Can anyone give some hints on what the problem is? I’m happy to answer clarifying questions or to share code if needed. Thanks!
It sounds like you’re mostly concerned about your GPU utilization being low. However, you’re debugging the CPU utilization of your dataloader. Have you confirmed that the reason for low GPU utilization is data starvation? (Otherwise, it may be the case that dataloader is running as fast as it can and thus adding more threads doesn’t help and simply drops the utilization-per-thread proportionally?
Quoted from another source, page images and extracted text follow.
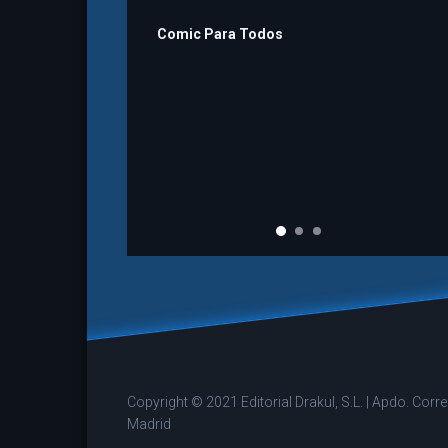
Comic Para Todos
Copyright © 2021 Editorial Drakul, S.L. | Apdo. Cor
Madrid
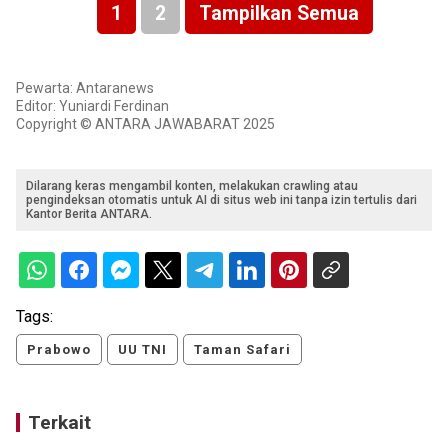
1
2
Tampilkan Semua
Pewarta: Antaranews
Editor: Yuniardi Ferdinan
Copyright © ANTARA JAWABARAT 2025
Dilarang keras mengambil konten, melakukan crawling atau
pengindeksan otomatis untuk AI di situs web ini tanpa izin tertulis dari
Kantor Berita ANTARA.
Tags:
Prabowo
UU TNI
Taman Safari
Terkait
Actually no. How can I do that?
you could try using the pytorch profiler (PyTorch Profiler — PyTorch Tutorials 2.1.0+cu121 documentation) to look for one class of issues: if there is time where no kernels are running on the gpu, then you are probably CPU bound. It may be the case that data-starvation causes this, but lots of other CPU code can also be running (as part of pytorch operators, or as part of your own model code)- it’s important to find which is the case before trying to optimize.
It’s also possible that you are always ‘running’ GPU kernels but the kernels are not utilizing the GPU hardware fully, due perhaps to small batch size.